A linked list is a linear data structure where elements are stored in nodes. Each node holds a value and a pointer (reference) to the next node in the sequence. The first node is called the head, and the last node points to null.
Unlike arrays, linked lists do not require contiguous memory. This makes insertions and deletions at the head O(1), since you only need to update a pointer. The tradeoff is that you lose O(1) random access. To reach the kth element, you must traverse k nodes from the head.
Linked List Operations & Time Complexity
| Operation | Time | Description |
|---|---|---|
| Prepend | O(1) | Create a new node, point it to the current head, update head. |
| Append | O(n) | Traverse to the last node, set its next pointer to the new node. |
| Insert at index | O(n) | Traverse to the node before the target index, rewire pointers. |
| Delete by value | O(n) | Find the node, update the previous node's next pointer to skip it. |
| Search | O(n) | Walk from head to tail comparing values. |
| Reverse | O(n) | Iteratively reverse pointers using three variables: prev, curr, next. |
| Access by index | O(n) | No random access. Must traverse from the head. |
Reversal (the classic interview question)
Reversing a singly linked list in place is one of the most common interview problems. The algorithm uses three pointers: prev, curr, and next. At each step, save the next node, point the current node backward to prev, then advance all three pointers. After the loop, prev is the new head. O(n) time, O(1) space.
Deletion edge cases
When deleting from a linked list, handle three cases: deleting the head (update head pointer), deleting a middle node (update previous node's next pointer), and deleting the tail (set the second-to-last node's next to null). Using a dummy head node simplifies the logic by eliminating the head-deletion special case.
Linked List vs Array
| Feature | Linked List | Array |
|---|---|---|
| Access by index | O(n) | O(1) |
| Insert at head | O(1) | O(n) |
| Insert at tail | O(n)* | O(1) amortized |
| Delete at head | O(1) | O(n) |
| Search | O(n) | O(n) unsorted, O(log n) sorted |
| Memory | Extra per node (pointer) | Contiguous, cache-friendly |
*O(1) if you maintain a tail pointer.
Common Interview Questions Using Linked Lists
Linked lists test pointer manipulation and edge case awareness:
- •Reverse a linked list — Iterative (three pointers) or recursive. The most fundamental linked list problem.
- •Detect a cycle — Floyd's tortoise and hare. Slow pointer moves 1 step, fast moves 2. If they meet, there's a cycle.
- •Find the middle node — Fast/slow pointer technique. When fast reaches the end, slow is at the middle.

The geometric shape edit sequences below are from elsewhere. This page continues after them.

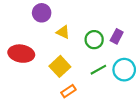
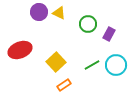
yellow triangle: (63, 32) -> (59, 13), moved
green circle: (94, 40) -> (88, 24), moved
red ellipse: (21, 54) -> (20, 50), turned -30

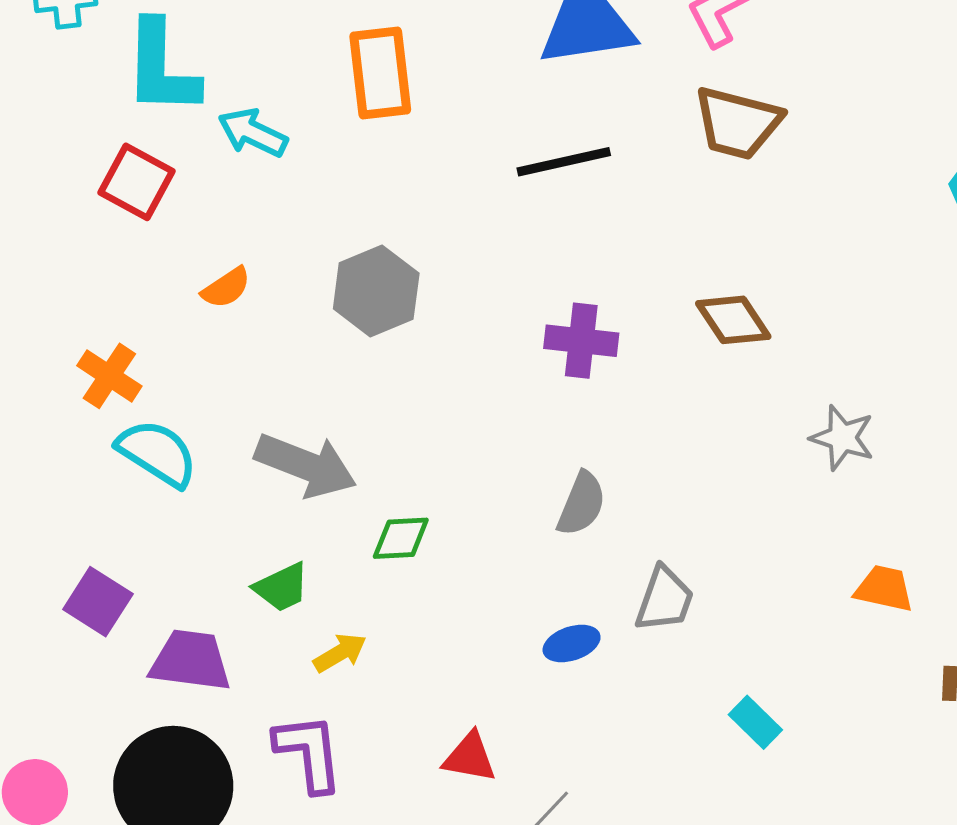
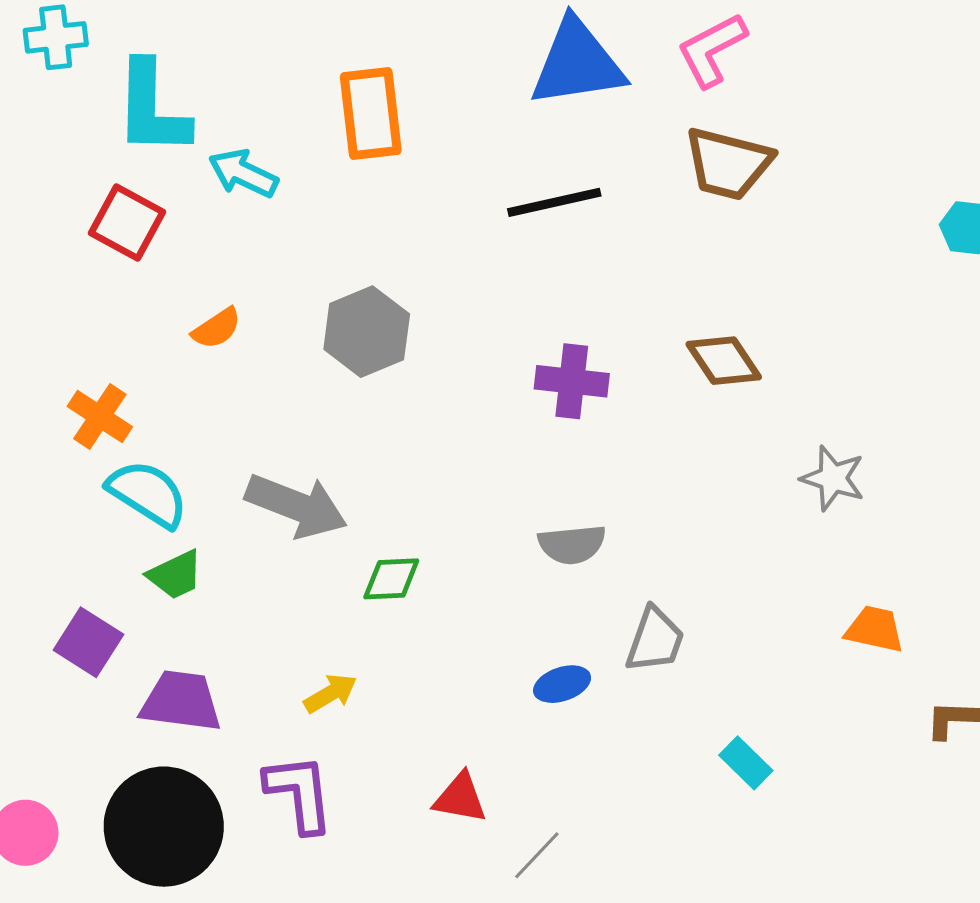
gray semicircle: (581, 504) -> (572, 544), turned 62
green trapezoid: (282, 587) -> (175, 575), moved

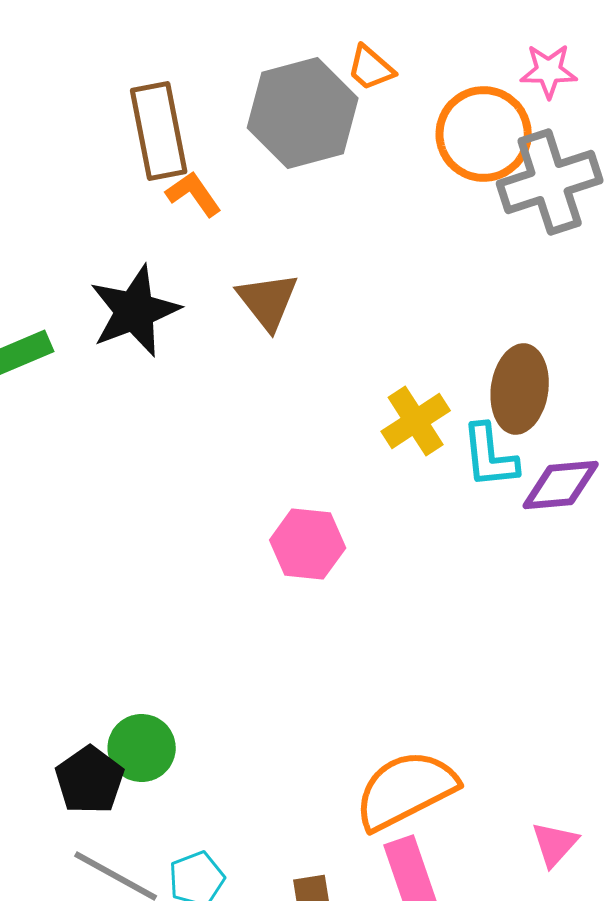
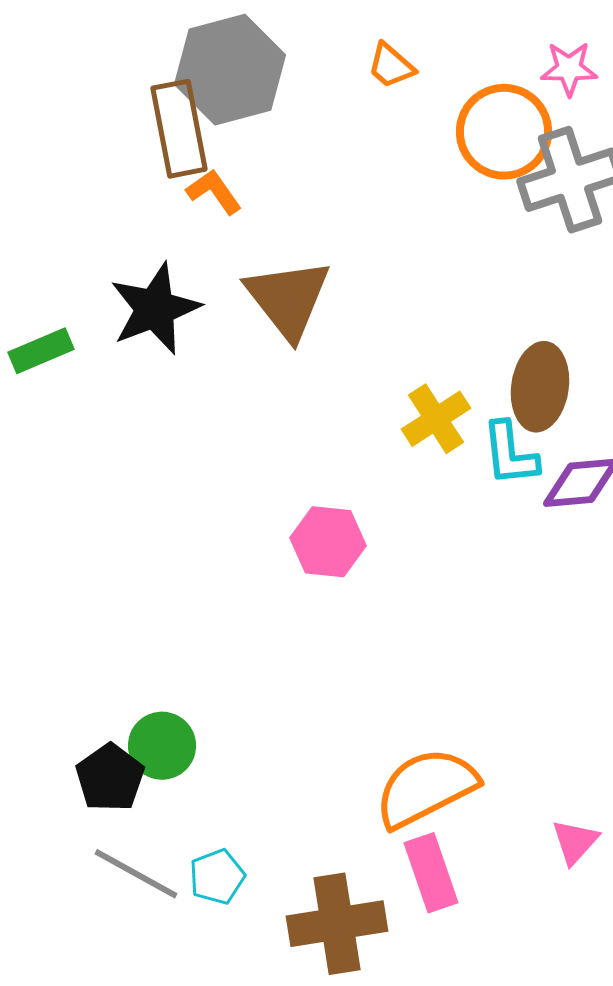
gray hexagon: (303, 113) -> (230, 70), moved
brown triangle: (268, 301) -> (288, 299), size x1.4

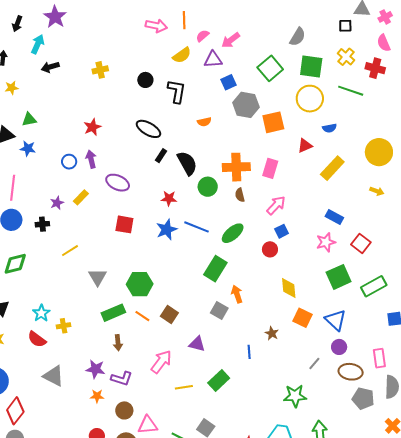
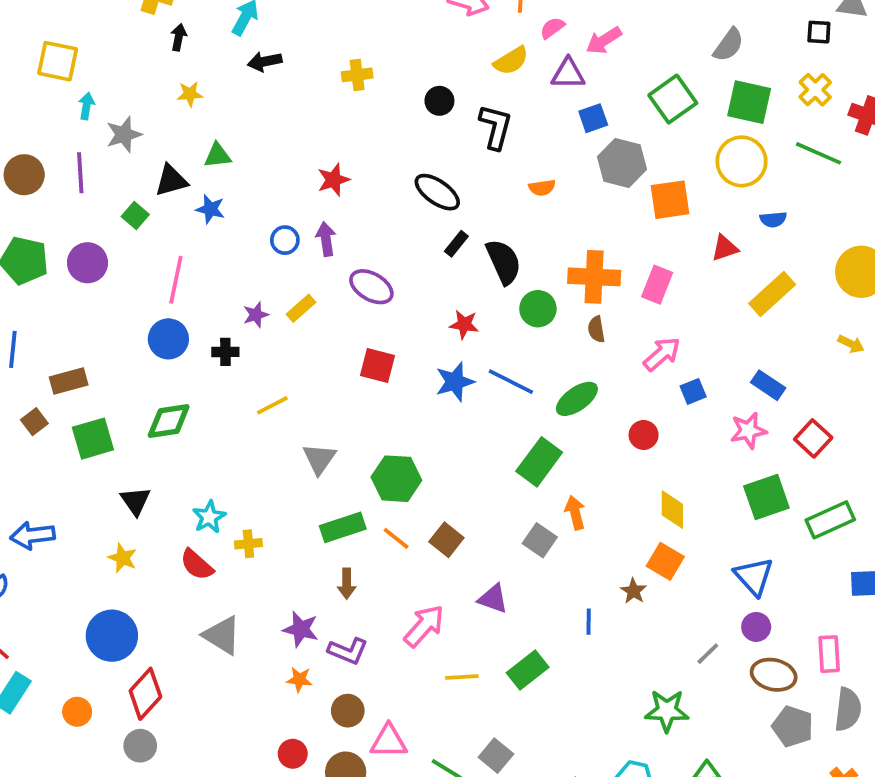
blue square: (282, 231) -> (693, 391), moved
orange square: (302, 318) -> (665, 561), moved

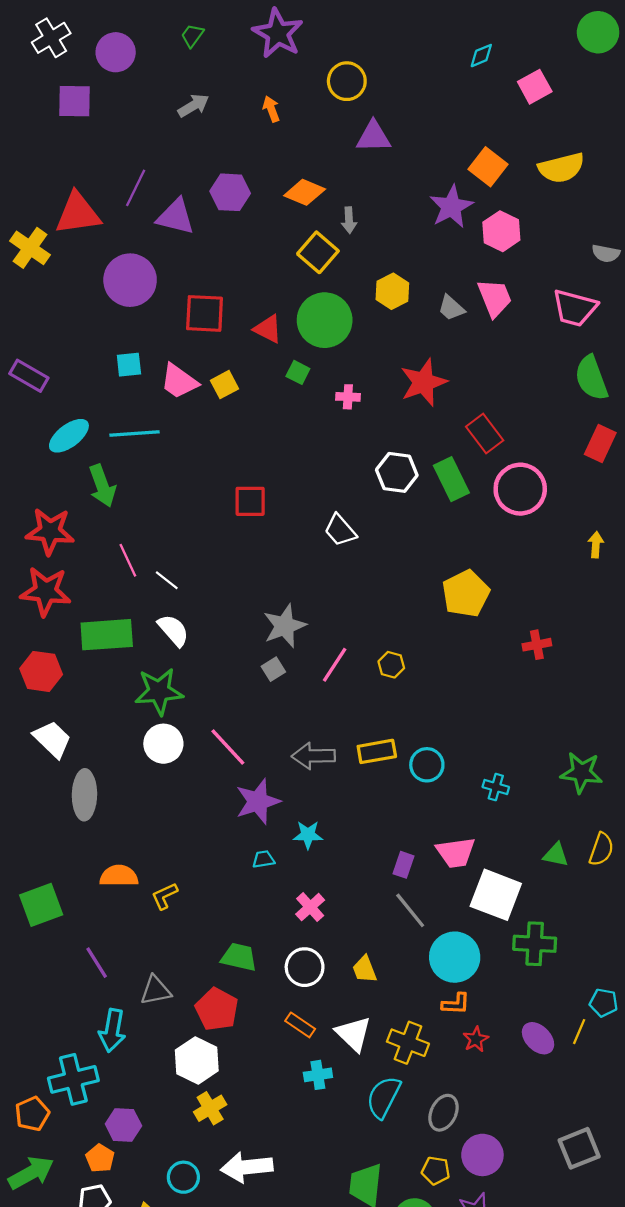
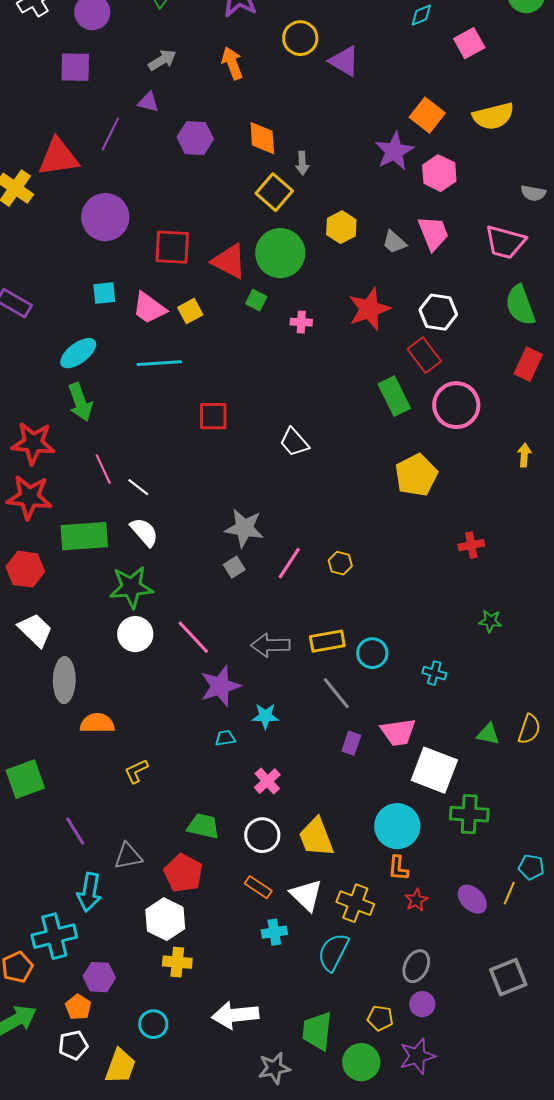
purple square: (74, 101) -> (75, 67), moved
orange arrow: (271, 109) -> (232, 63), size x1.4
purple triangle: (373, 137) -> (344, 61), moved, turned 32
orange diamond: (305, 192) -> (262, 138), turned 63
purple triangle: (176, 217) -> (148, 102), moved, size x0.6
red triangle: (268, 329) -> (229, 261), size x1.4
cyan line: (134, 434) -> (159, 363), moved
cyan ellipse: (69, 436) -> (78, 353), moved
white hexagon: (397, 472) -> (438, 312), moved
yellow pentagon: (466, 594) -> (416, 475), moved
gray star: (285, 626) -> (244, 528), turned 30
green star: (581, 773) -> (490, 621), moved, size x0.6
orange semicircle: (119, 876) -> (97, 723), moved
gray line: (410, 910) -> (336, 693), moved
yellow trapezoid: (365, 969) -> (316, 837), size x1.6
orange L-shape: (456, 1004) -> (398, 868), turned 92
yellow cross: (210, 1108) -> (177, 962), turned 36
gray ellipse: (444, 1113) -> (416, 966), moved
gray square: (579, 1148) -> (508, 977), moved
purple circle: (482, 1155) -> (422, 1004), size x0.7
white arrow: (247, 1167) -> (235, 1015), moved

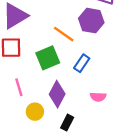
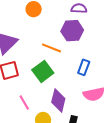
blue rectangle: (82, 63) -> (84, 67), moved
pink semicircle: (98, 97) -> (94, 94), size x1.5

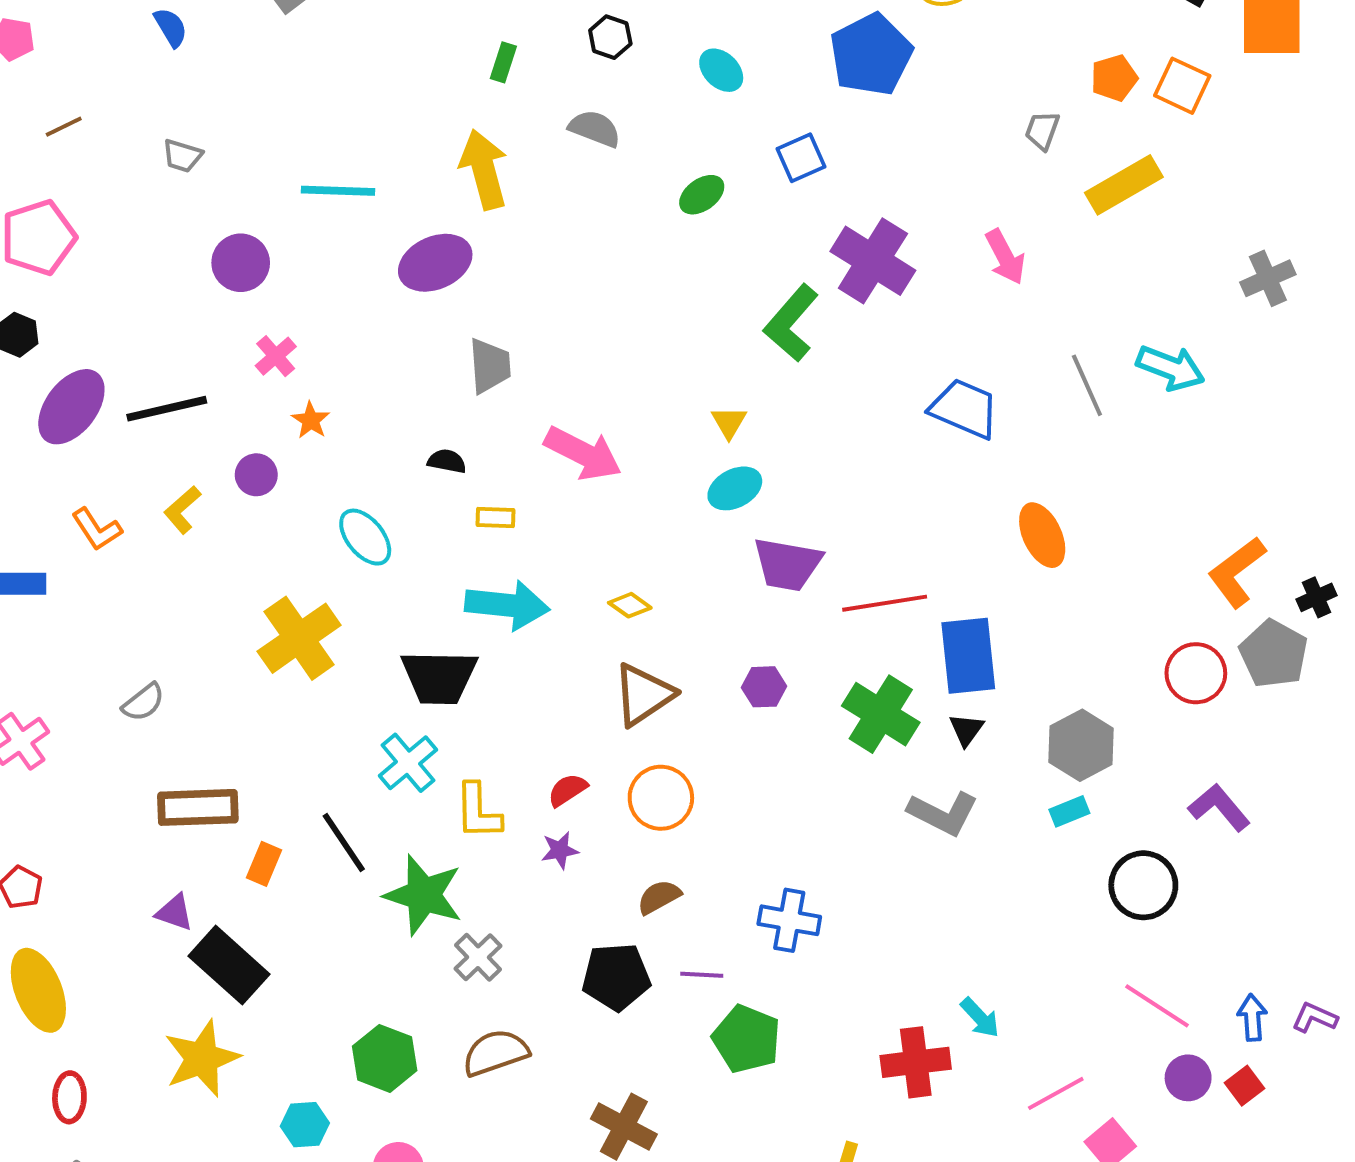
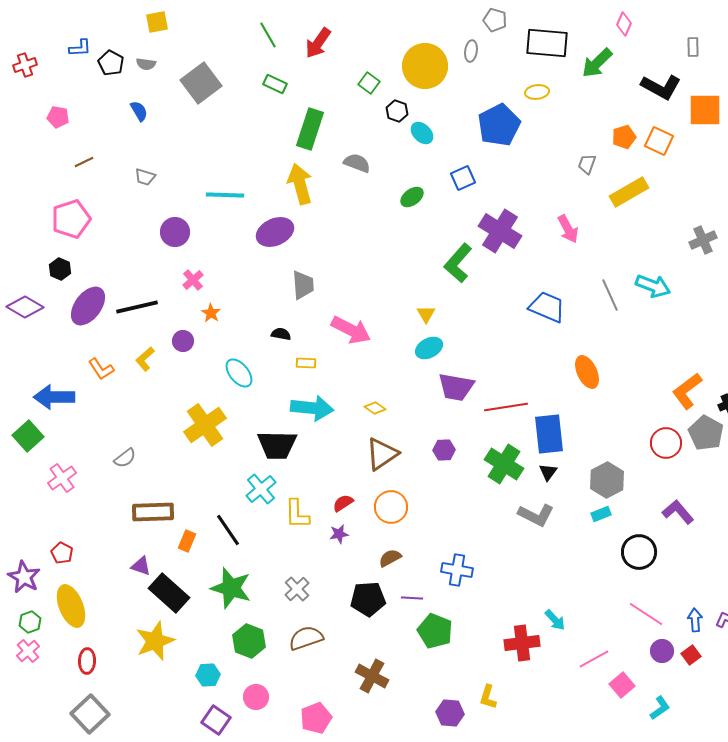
black hexagon: (610, 37) -> (397, 111), moved
green rectangle: (503, 62) -> (310, 129), size x2.0
green star: (424, 895) -> (231, 588), moved

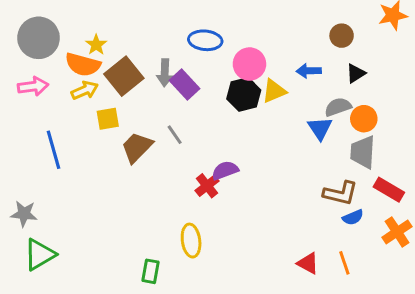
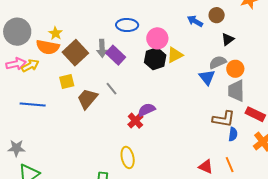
blue arrow: (309, 71) -> (195, 21), moved, turned 35
yellow arrow: (85, 90) -> (30, 66), moved
blue line: (54, 150) -> (33, 105), turned -65
blue semicircle: (353, 217) -> (233, 134), turned -56

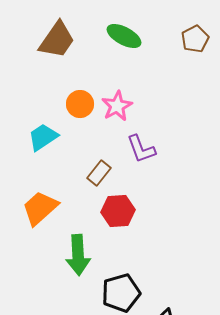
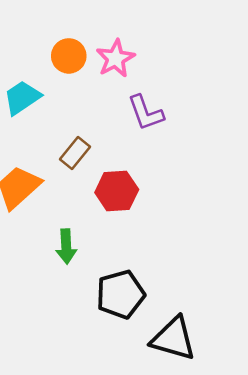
brown rectangle: (99, 173) -> (75, 153), moved
green arrow: (78, 255) -> (66, 246), size x0.7

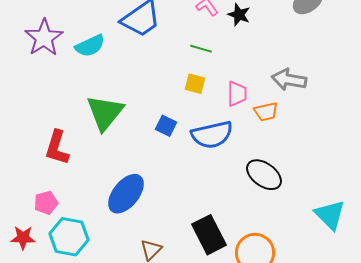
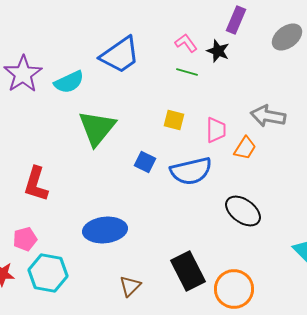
green line: (201, 49) -> (187, 72), moved
orange trapezoid: (266, 112) -> (245, 148), turned -45
green triangle: (105, 113) -> (97, 128), moved
blue ellipse: (126, 194) -> (105, 230), turned 45

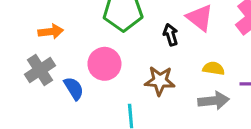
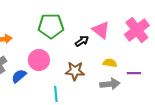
black arrow: (171, 35) -> (82, 41), turned 72
blue semicircle: (74, 88) -> (19, 76), turned -98

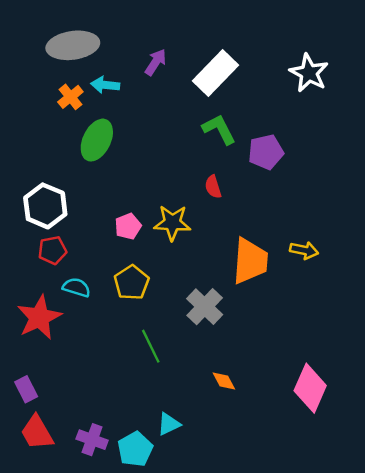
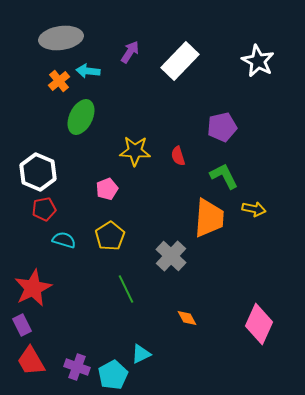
green L-shape: (219, 129) -> (224, 176), moved
yellow star: (172, 223) -> (135, 151), moved
red star: (39, 317) -> (33, 288), moved

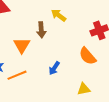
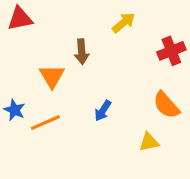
yellow arrow: (59, 15) -> (124, 23), moved, turned 105
orange semicircle: (88, 56) -> (166, 105), moved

- •Merge two sorted lists — Compare heads, pick the smaller, advance that pointer. Repeat. O(n + m) time.
- •Remove nth node from end — Two pointers, n nodes apart. When the lead pointer hits the end, the other is at the target.
- •Palindrome linked list — Find middle, reverse second half, compare both halves node by node.
Types of Linked Lists
- •Singly linked list — Each node points to the next. Simple, minimal memory. Most common in interviews.
- •Doubly linked list — Each node points to both next and previous. Allows O(1) deletion of a known node and backward traversal.
- •Circular linked list — The last node points back to the head instead of null. Used in round-robin schedulers and circular buffers.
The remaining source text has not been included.